* What you will do
Would you show every line from the records that holds "délai"?

(Beginning of Provided data)

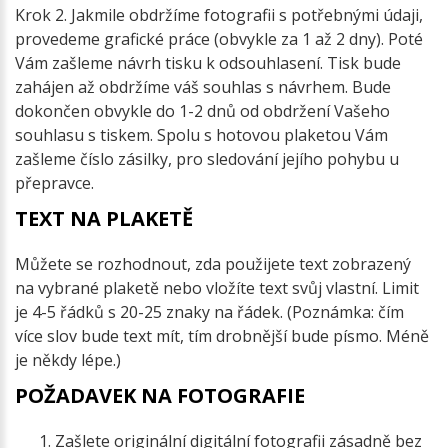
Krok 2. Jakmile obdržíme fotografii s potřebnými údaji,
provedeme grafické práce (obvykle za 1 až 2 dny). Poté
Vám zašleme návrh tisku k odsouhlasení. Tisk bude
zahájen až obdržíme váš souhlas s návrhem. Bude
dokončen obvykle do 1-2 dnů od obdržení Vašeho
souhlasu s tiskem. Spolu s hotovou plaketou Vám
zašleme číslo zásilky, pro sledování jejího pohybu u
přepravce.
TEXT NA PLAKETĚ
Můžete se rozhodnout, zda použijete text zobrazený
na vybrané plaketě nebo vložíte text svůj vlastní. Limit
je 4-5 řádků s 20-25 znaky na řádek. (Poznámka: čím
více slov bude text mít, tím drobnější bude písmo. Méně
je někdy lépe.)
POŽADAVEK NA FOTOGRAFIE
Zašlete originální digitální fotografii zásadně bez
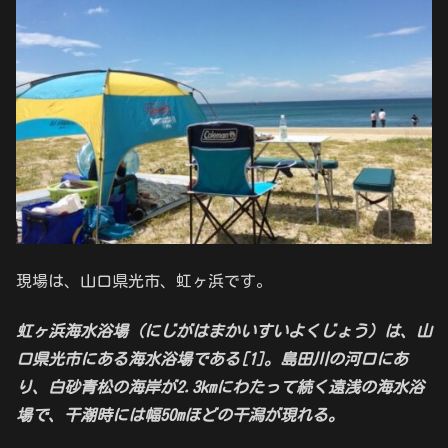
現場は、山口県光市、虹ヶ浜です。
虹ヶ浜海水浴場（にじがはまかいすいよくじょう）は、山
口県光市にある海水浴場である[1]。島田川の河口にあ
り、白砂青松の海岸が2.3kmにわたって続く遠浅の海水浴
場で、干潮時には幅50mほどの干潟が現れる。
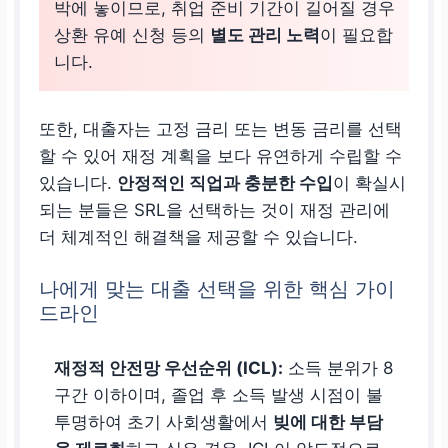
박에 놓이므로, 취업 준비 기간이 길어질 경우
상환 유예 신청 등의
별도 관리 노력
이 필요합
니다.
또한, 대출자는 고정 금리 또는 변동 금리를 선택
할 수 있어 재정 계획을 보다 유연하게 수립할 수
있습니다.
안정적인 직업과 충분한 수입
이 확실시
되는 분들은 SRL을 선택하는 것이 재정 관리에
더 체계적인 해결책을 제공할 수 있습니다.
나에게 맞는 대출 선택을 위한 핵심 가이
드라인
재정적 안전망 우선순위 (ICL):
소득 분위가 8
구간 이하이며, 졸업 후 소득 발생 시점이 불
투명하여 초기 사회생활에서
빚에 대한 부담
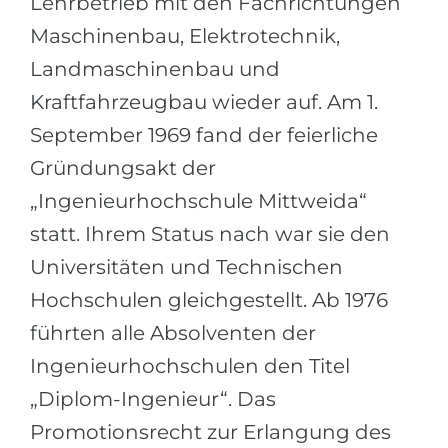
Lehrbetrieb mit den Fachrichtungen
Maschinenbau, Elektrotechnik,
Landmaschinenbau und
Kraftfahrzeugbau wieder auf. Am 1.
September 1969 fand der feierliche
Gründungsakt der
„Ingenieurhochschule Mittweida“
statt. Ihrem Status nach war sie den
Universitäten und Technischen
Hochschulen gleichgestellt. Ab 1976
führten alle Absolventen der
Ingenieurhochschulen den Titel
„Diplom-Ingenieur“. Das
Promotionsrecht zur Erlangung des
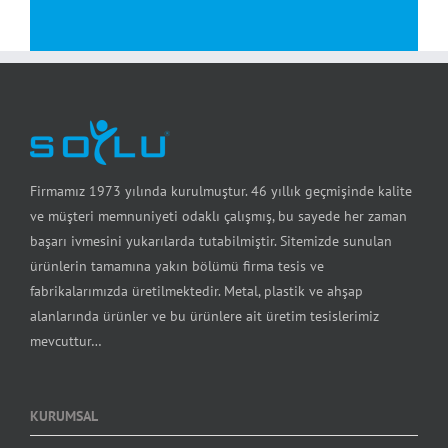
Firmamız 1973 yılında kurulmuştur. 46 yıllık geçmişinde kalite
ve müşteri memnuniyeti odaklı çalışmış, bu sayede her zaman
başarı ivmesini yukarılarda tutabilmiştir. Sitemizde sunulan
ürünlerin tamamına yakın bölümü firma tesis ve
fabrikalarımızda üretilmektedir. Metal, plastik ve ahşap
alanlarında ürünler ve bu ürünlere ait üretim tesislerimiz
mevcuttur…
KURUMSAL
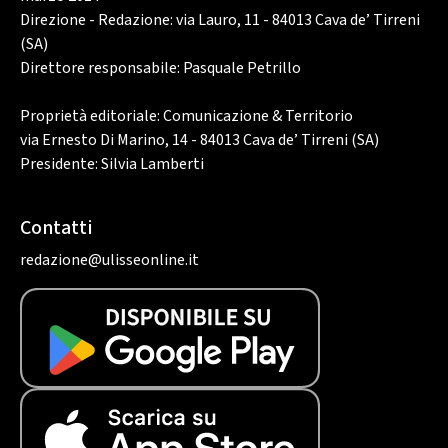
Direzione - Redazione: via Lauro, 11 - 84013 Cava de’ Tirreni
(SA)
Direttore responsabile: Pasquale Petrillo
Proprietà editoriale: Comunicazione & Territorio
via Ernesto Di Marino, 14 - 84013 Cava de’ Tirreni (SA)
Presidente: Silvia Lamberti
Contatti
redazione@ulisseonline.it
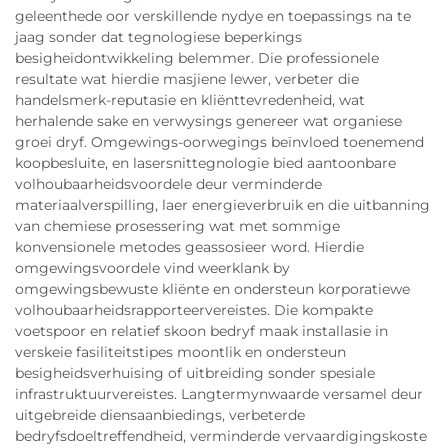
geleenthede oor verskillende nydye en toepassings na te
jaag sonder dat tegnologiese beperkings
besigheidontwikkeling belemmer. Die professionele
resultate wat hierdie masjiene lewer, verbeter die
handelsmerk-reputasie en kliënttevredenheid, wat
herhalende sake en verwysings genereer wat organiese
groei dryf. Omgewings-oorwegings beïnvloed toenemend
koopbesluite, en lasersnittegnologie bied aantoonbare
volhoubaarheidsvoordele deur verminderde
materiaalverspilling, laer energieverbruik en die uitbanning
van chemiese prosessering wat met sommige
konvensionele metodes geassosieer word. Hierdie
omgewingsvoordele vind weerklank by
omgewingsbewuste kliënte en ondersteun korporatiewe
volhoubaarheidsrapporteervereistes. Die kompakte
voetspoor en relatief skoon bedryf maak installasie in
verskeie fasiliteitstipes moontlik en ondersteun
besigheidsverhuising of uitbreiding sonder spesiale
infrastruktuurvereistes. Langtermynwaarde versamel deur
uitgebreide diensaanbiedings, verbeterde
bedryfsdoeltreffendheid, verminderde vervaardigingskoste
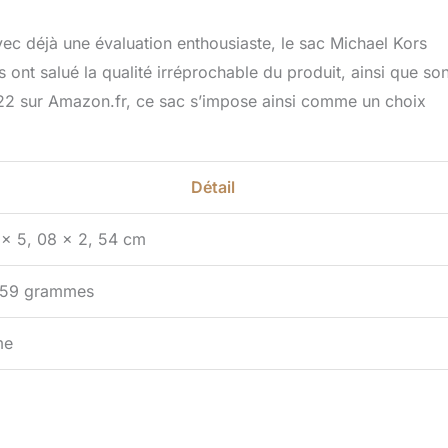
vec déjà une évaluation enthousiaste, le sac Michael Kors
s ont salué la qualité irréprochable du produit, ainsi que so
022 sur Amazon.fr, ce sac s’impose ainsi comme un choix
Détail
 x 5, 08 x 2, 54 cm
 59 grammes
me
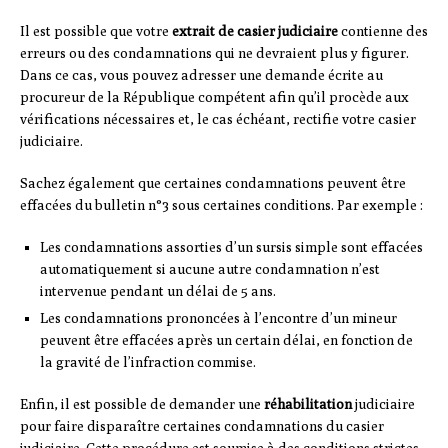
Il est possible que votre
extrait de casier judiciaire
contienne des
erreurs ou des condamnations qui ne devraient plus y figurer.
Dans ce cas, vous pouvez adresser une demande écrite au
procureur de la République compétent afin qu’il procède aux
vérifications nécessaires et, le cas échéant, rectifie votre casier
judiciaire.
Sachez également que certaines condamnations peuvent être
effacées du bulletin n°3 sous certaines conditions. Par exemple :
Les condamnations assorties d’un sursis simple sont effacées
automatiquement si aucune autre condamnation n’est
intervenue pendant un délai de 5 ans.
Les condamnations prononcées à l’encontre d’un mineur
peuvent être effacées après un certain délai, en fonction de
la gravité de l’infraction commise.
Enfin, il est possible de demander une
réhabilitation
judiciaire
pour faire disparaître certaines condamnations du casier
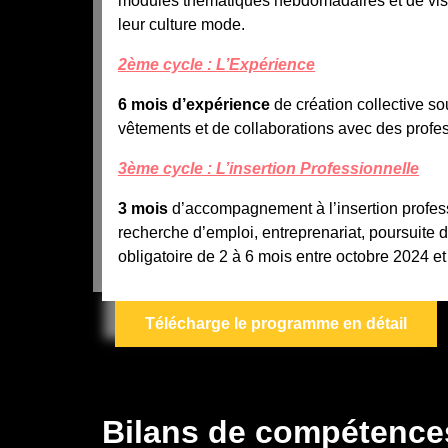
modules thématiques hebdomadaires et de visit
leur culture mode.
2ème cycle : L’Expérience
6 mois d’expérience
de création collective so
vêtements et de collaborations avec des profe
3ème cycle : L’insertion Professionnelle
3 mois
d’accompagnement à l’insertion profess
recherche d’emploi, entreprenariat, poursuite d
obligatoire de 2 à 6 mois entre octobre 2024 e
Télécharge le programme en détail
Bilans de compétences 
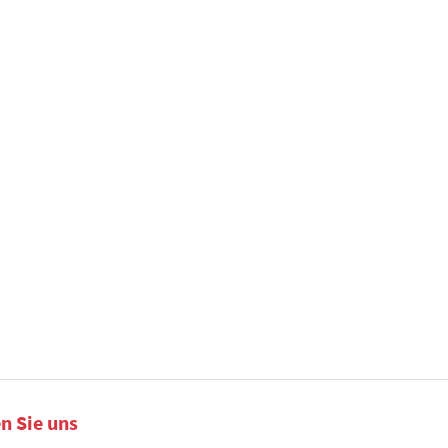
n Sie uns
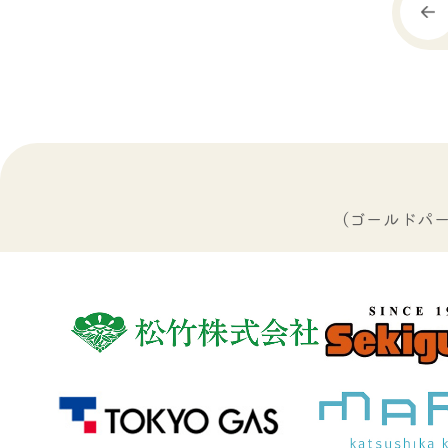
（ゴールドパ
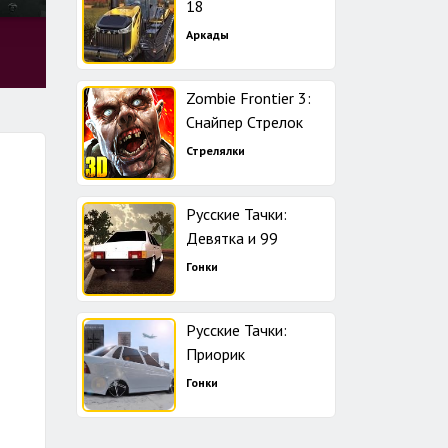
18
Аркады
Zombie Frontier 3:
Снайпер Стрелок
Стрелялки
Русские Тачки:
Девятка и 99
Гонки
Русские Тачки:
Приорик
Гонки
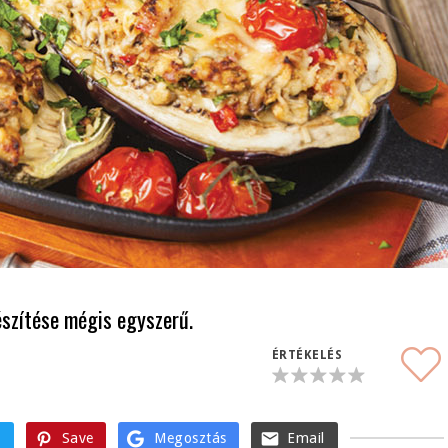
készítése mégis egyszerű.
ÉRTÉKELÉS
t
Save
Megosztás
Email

(End of Provided data)

* Result of this exercise
intervenue pendant un délai de 5 ans.
peuvent être effacées après un certain délai, en fonction de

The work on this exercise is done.